I use Dawn sometimes,it also helps with fleas


----------



## Freestep (May 1, 2011)

If you don't have dog shampoo, the next best thing is actually dishsoap. Human shampoo (including baby shampoo) has a different pH than dog shampoo, but it certainly won't kill your dog if it's all you have. 

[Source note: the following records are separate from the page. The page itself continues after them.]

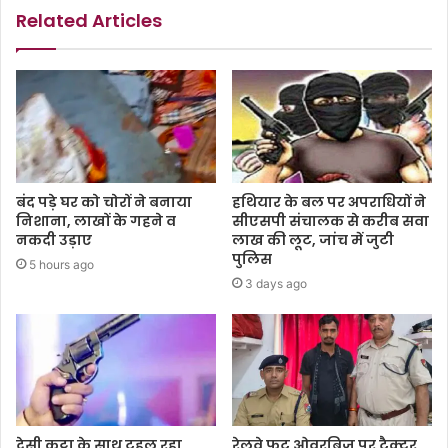
Related Articles
बंद पड़े घर को चोरों ने बनाया
हथियार के बल पर अपराधियों ने
निशाना, लाखों के गहने व
सीएसपी संचालक से करीब सवा
नकदी उड़ाए
लाख की लूट, जांच में जुटी
पुलिस
5 hours ago
3 days ago
देसी कट्टा के साथ टहल रहा
रेलवे फुट ओवरब्रिज पर ट्रैक्टर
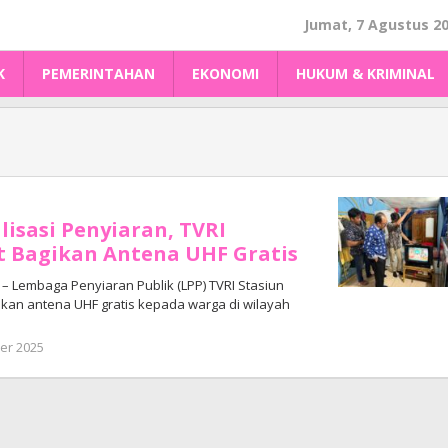
Jumat, 7 Agustus 2
K
PEMERINTAHAN
EKONOMI
HUKUM & KRIMINAL
lisasi Penyiaran, TVRI
t Bagikan Antena UHF Gratis
 Lembaga Penyiaran Publik (LPP) TVRI Stasiun
kan antena UHF gratis kepada warga di wilayah
oleh
er 2025
Adhe
Junaedi
Sholat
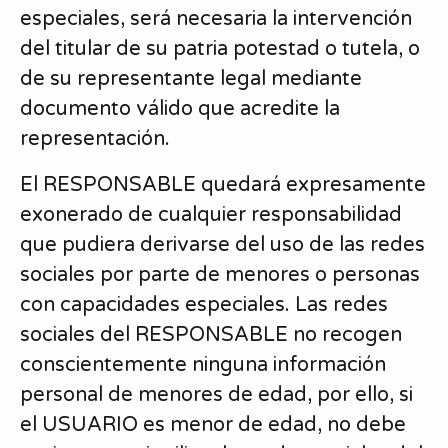
especiales, será necesaria la intervención
del titular de su patria potestad o tutela, o
de su representante legal mediante
documento válido que acredite la
representación.
El RESPONSABLE quedará expresamente
exonerado de cualquier responsabilidad
que pudiera derivarse del uso de las redes
sociales por parte de menores o personas
con capacidades especiales. Las redes
sociales del RESPONSABLE no recogen
conscientemente ninguna información
personal de menores de edad, por ello, si
el USUARIO es menor de edad, no debe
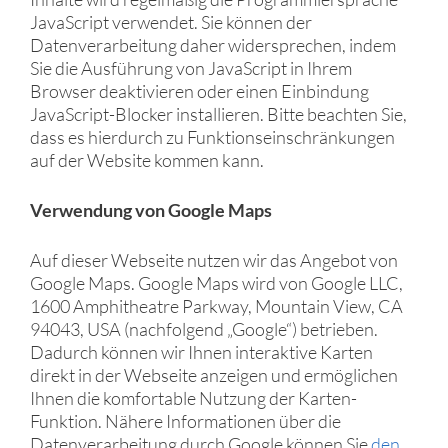
JavaScript verwendet. Sie können der
Datenverarbeitung daher widersprechen, indem
Sie die Ausführung von JavaScript in Ihrem
Browser deaktivieren oder einen Einbindung
JavaScript-Blocker installieren. Bitte beachten Sie,
dass es hierdurch zu Funktionseinschränkungen
auf der Website kommen kann.
Verwendung von Google Maps
Auf dieser Webseite nutzen wir das Angebot von
Google Maps. Google Maps wird von Google LLC,
1600 Amphitheatre Parkway, Mountain View, CA
94043, USA (nachfolgend „Google“) betrieben.
Dadurch können wir Ihnen interaktive Karten
direkt in der Webseite anzeigen und ermöglichen
Ihnen die komfortable Nutzung der Karten-
Funktion. Nähere Informationen über die
Datenverarbeitung durch Google können Sie
den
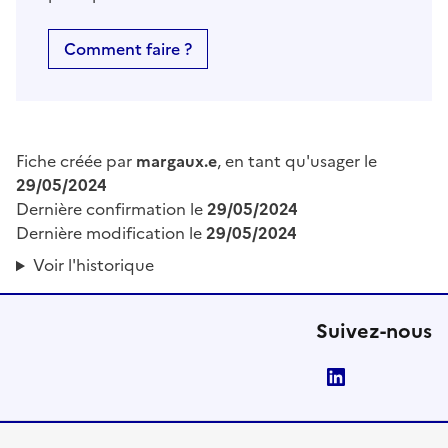
Comment faire ?
Fiche créée par
margaux.e
, en tant qu'usager le
29/05/2024
Dernière confirmation le
29/05/2024
Dernière modification le
29/05/2024
Voir l'historique
Suivez-nous
LinkedIn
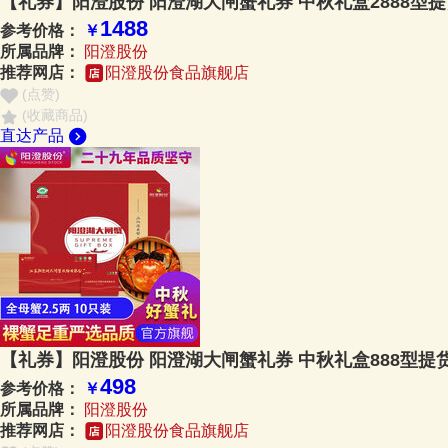
【礼券】阳澄股份 阳澄湖大闸蟹礼券 中秋礼盒2888型
1488
参考价格：
￥
所属品牌：
阳澄股份
推荐网店：
阳澄股份食品旗舰店
(点赞
)
(收藏商品)
直达产品
【礼券】阳澄股份 阳澄湖大闸蟹礼券 中秋礼盒888型提
498
参考价格：
￥
所属品牌：
阳澄股份
推荐网店：
阳澄股份食品旗舰店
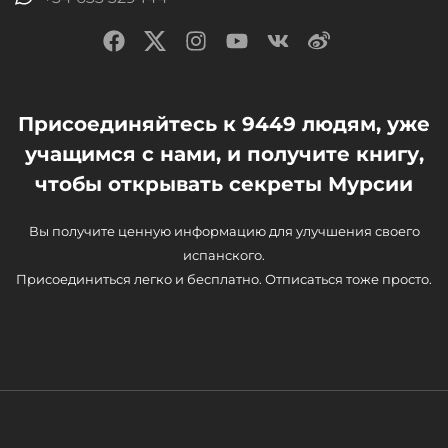
Присоединяйтесь к 9449 людям, уже
учащимся с нами, и получите книгу,
чтобы открывать секреты Мурсии
Вы получите ценную информацию для улучшения своего
испанского.
Присоединиться легко и бесплатно. Отписаться тоже просто.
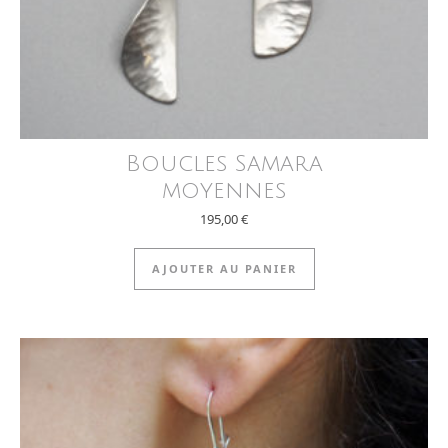
Boucles Samara
moyennes
195,00
€
AJOUTER AU PANIER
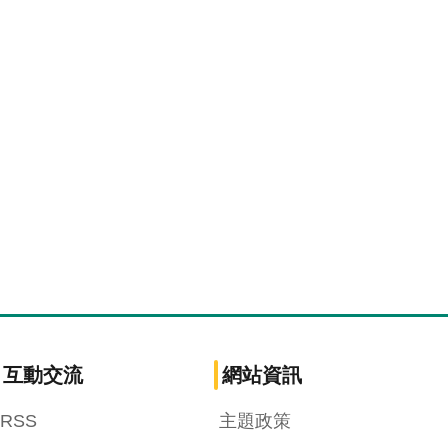
互動交流
網站資訊
RSS
主題政策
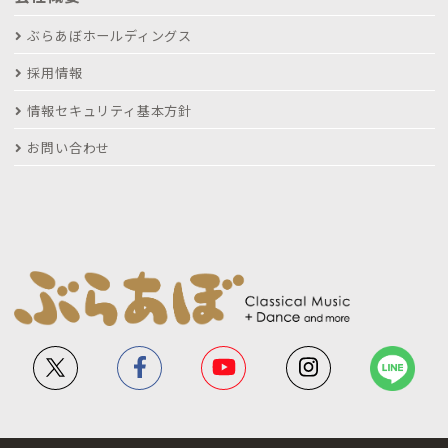
ぶらあぼホールディングス
採用情報
情報セキュリティ基本方針
お問い合わせ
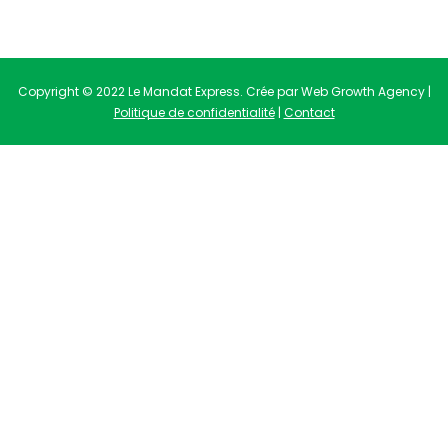
Copyright © 2022 Le Mandat Express. Crée par Web Growth Agency |
Politique de confidentialité
|
Contact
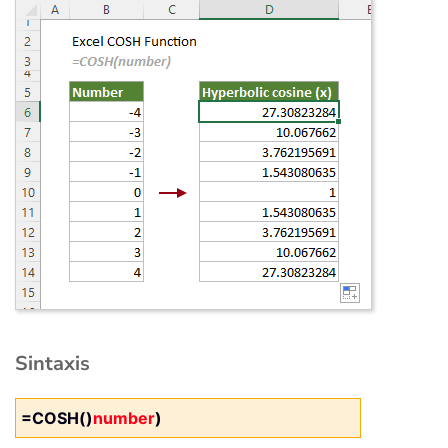
Sintaxis
=COSH()
number
)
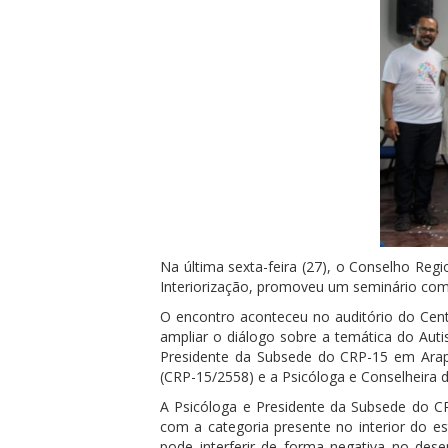
Na última sexta-feira (27), o Conselho Re
Interiorização, promoveu um seminário com
O encontro aconteceu no auditório do Cent
ampliar o diálogo sobre a temática do Aut
Presidente da Subsede do CRP-15 em Arapi
(CRP-15/2558) e a Psicóloga e Conselheira 
A Psicóloga e Presidente da Subsede do CR
com a categoria presente no interior do e
pode interferir de forma negativa no des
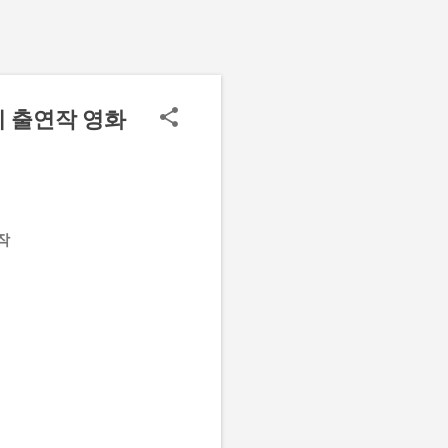
피 출연작 영화
작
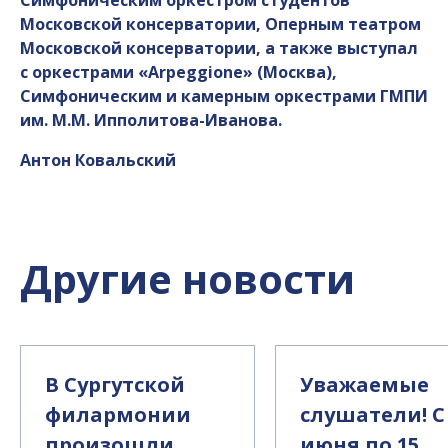
Симфоническим оркестром студентов
Московской консерватории, Оперным театром
Московской консерватории, а также выступал
с оркестрами «Arpeggione» (Москва),
Симфоническим и камерным оркестрами ГМПИ
им. М.М. Ипполитова-Иванова.
Антон Ковальский
Другие новости
В Сургутской
Уважаемые
филармонии
слушатели! С
произошли
июня по 15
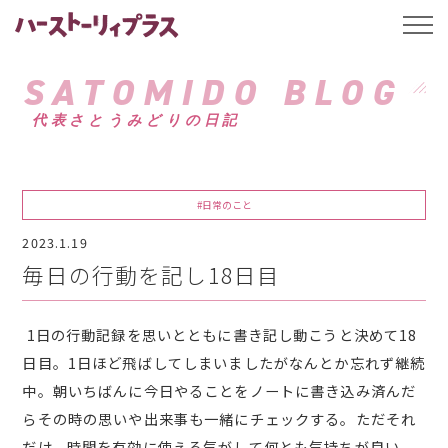
ハーストーリィプ
t
o
g
g
SATOMIDO BLOG
l
e
代表さとうみどりの日記
n
a
v
i
g
a
#日常のこと
t
i
2023.1.19
o
n
毎日の行動を記し18日目
1日の行動記録を思いとともに書き記し動こうと決めて18
日目。1日ほど飛ばしてしまいましたがなんとか忘れず継続
中。朝いちばんに今日やることをノートに書き込み済んだ
らその時の思いや出来事も一緒にチェックする。ただそれ
だけ。時間を有効に使える気がして何とも気持ちが良い。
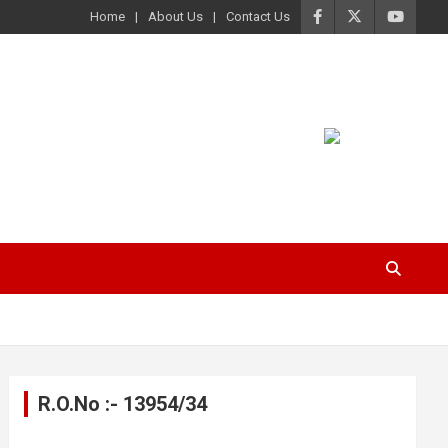
Home
About Us
Contact Us
R.O.No :- 13954/34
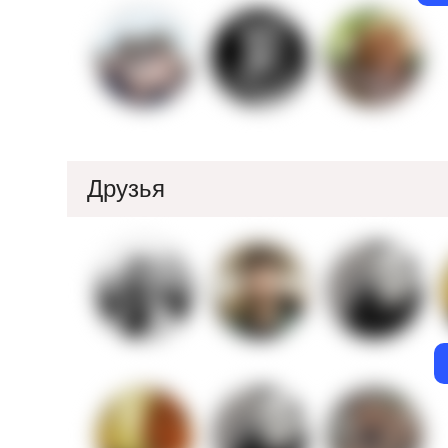
Друзья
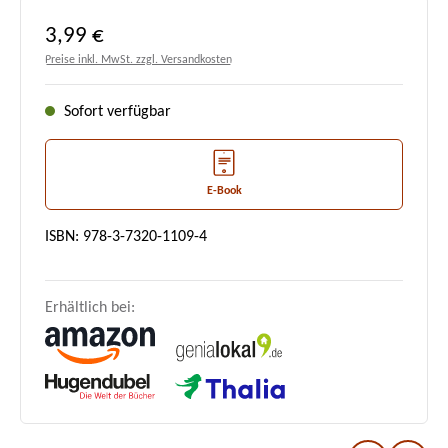
Regulärer Preis:
3,99 €
Preise inkl. MwSt. zzgl. Versandkosten
Sofort verfügbar
E-Book
ISBN: 978-3-7320-1109-4
Erhältlich bei:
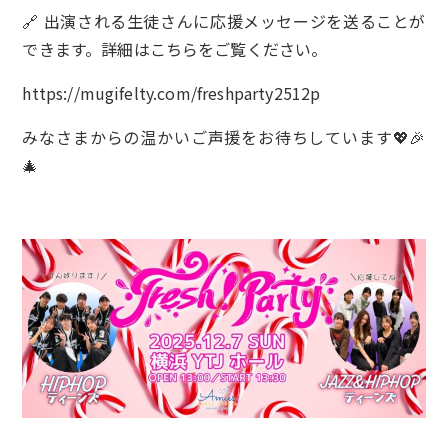
🔗 出演される生徒さんに応援メッセージを送ることが
できます。詳細はこちらをご覧ください。
https://mugifelty.com/freshparty2512p
みなさまからの温かいご声援をお待ちしています💖🎉
🎄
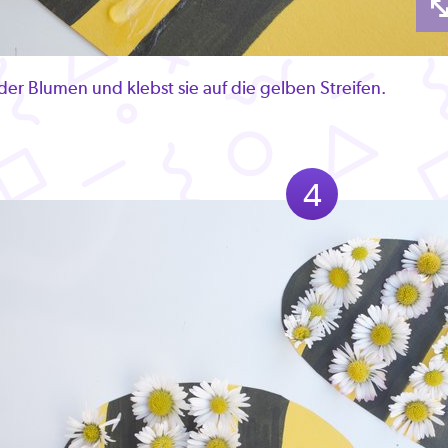
 der Blumen und klebst sie auf die gelben Streifen.
4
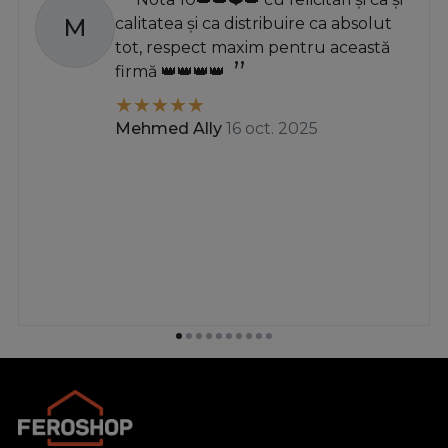
M
calitatea și ca distribuire ca absolut
tot, respect maxim pentru această
firmă 👑👑👑👑
Mehmed Ally
16 oct. 2025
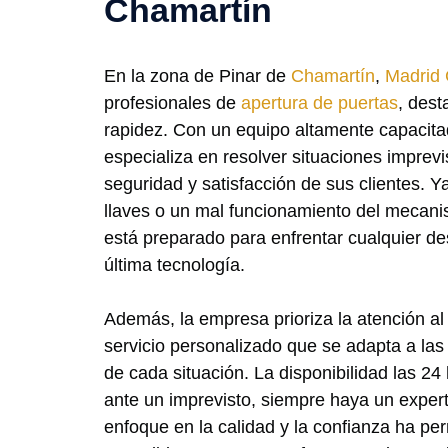
Chamartín
En la zona de Pinar de
Chamartín
,
Madrid 
profesionales de
apertura de puertas
, dest
rapidez. Con un equipo altamente capacita
especializa en resolver situaciones imprevi
seguridad y satisfacción de sus clientes. Y
llaves o un mal funcionamiento del mecani
está preparado para enfrentar cualquier d
última tecnología.
Además, la empresa prioriza la atención al 
servicio personalizado que se adapta a la
de cada situación. La disponibilidad las 24
ante un imprevisto, siempre haya un exper
enfoque en la calidad y la confianza ha pe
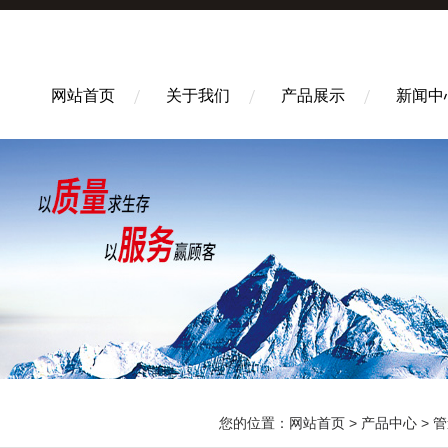
网站首页
关于我们
产品展示
新闻中
您的位置：
网站首页
>
产品中心
>
管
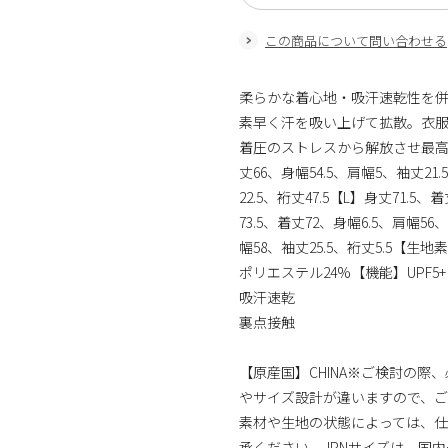
この商品について問い合わせる
柔らかな着心地・吸汗速乾性を
素早く汗を吸い上げて拡散。衣
着圧のストレスから解放させ最高の
丈66、身幅54.5、肩幅5、袖丈21.
22.5、裄丈47.5【L】身丈71.5、
73.5、着丈72、身幅6.5、肩幅56、
幅58、袖丈25.5、裄丈5.5【生
ポリエステル24%【機能】UPF5+
吸汗速乾
裏点接触
【原産国】CHINA※ご検討の際
やサイズ設計が違いますので、
素材や生地の状態によっては、
承ください。JPNサイズは、国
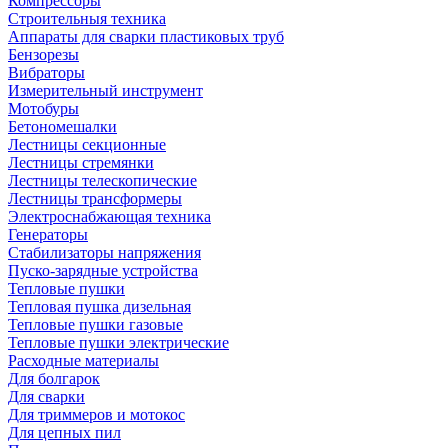
Компрессоры
Строительныя техника
Аппараты для сварки пластиковых труб
Бензорезы
Вибраторы
Измерительный инструмент
Мотобуры
Бетономешалки
Лестницы секционные
Лестницы стремянки
Лестницы телескопические
Лестницы трансформеры
Электроснабжающая техника
Генераторы
Стабилизаторы напряжения
Пуско-зарядные устройства
Тепловые пушки
Тепловая пушка дизельная
Тепловые пушки газовые
Тепловые пушки электрические
Расходные материалы
Для болгарок
Для сварки
Для триммеров и мотокос
Для цепных пил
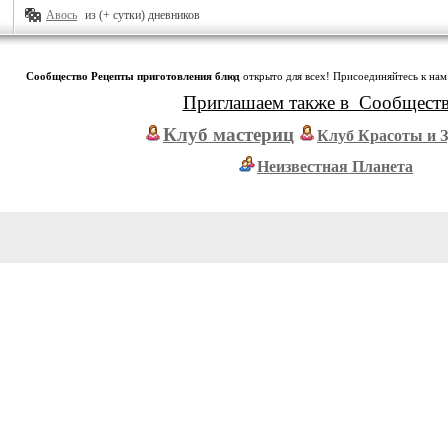
Авось
из (+ сутки) дневников
Сообщество Рецепты приготовления блюд
открыто для всех! Присоединяйтесь к нам
Приглашаем также в Сообщест
Клуб мастериц
Клуб Красоты и 
Неизвестная Планета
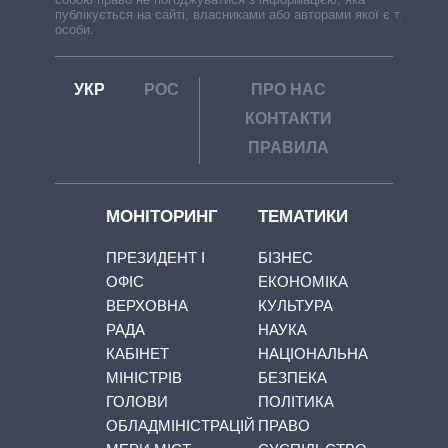
публікується на сайті, власниками або авторами якої є треті
особи.
УКР
РОС
ПРО НАС
КОНТАКТИ
ПРАВИЛА
МОНІТОРИНГ
ТЕМАТИКИ
ПРЕЗИДЕНТ І
БІЗНЕС
ОФІС
ЕКОНОМІКА
ВЕРХОВНА
КУЛЬТУРА
РАДА
НАУКА
КАБІНЕТ
НАЦІОНАЛЬНА
МІНІСТРІВ
БЕЗПЕКА
ГОЛОВИ
ПОЛІТИКА
ОБЛАДМІНІСТРАЦІЙ
ПРАВО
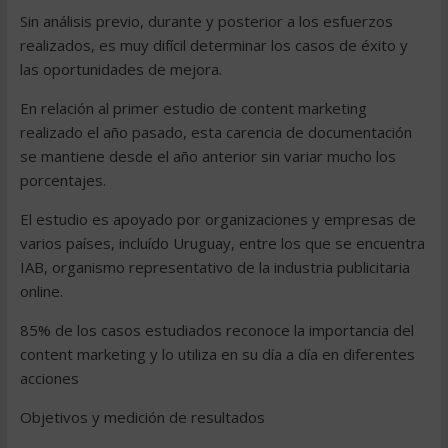
Sin análisis previo, durante y posterior a los esfuerzos
realizados, es muy difícil determinar los casos de éxito y
las oportunidades de mejora.
En relación al primer estudio de content marketing
realizado el año pasado, esta carencia de documentación
se mantiene desde el año anterior sin variar mucho los
porcentajes.
El estudio es apoyado por organizaciones y empresas de
varios países, incluído Uruguay, entre los que se encuentra
IAB, organismo representativo de la industria publicitaria
online.
85% de los casos estudiados reconoce la importancia del
content marketing y lo utiliza en su día a día en diferentes
acciones
Objetivos y medición de resultados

To bring it closer to canine pH, dissolve about 1/3 cup of baking soda in some warm water, then pour this solution into an empty bottle. Fill the bottle almost full, add few squirts of human shampoo, and shake well to mix (be sure the cap is closed tight). Use this dilute solution as your dog shampoo.


----------



## doggiedad (Dec 2, 2007)

if you can't find shampoo give her a bath usuing warm water. i can
understand needing a bath for dirt but what did she do to become smelly?



Abi's mom said:


> Abi needs a bath! She got dirty from our camping trip and is stinky! We are a long way from a store and I'm out of dog shampoo. Can I use baby shampoo this 1 time?


----------



## Zeeva (Aug 10, 2010)

Freestep said:


> If you don't have dog shampoo, the next best thing is actually dishsoap. Human shampoo (including baby shampoo) has a different pH than dog shampoo, but it certainly won't kill your dog if it's all you have.
> 
> To bring it closer to canine pH, dissolve about 1/3 cup of baking soda in some warm water, then pour this solution into an empty bottle. Fill the bottle almost full, add few squirts of human shampoo, and shake well to mix (be sure the cap is closed tight). Use this dilute solution as your dog shampoo.


Is human conditioner ok to use on dogs? Or is that a big NO NO?


----------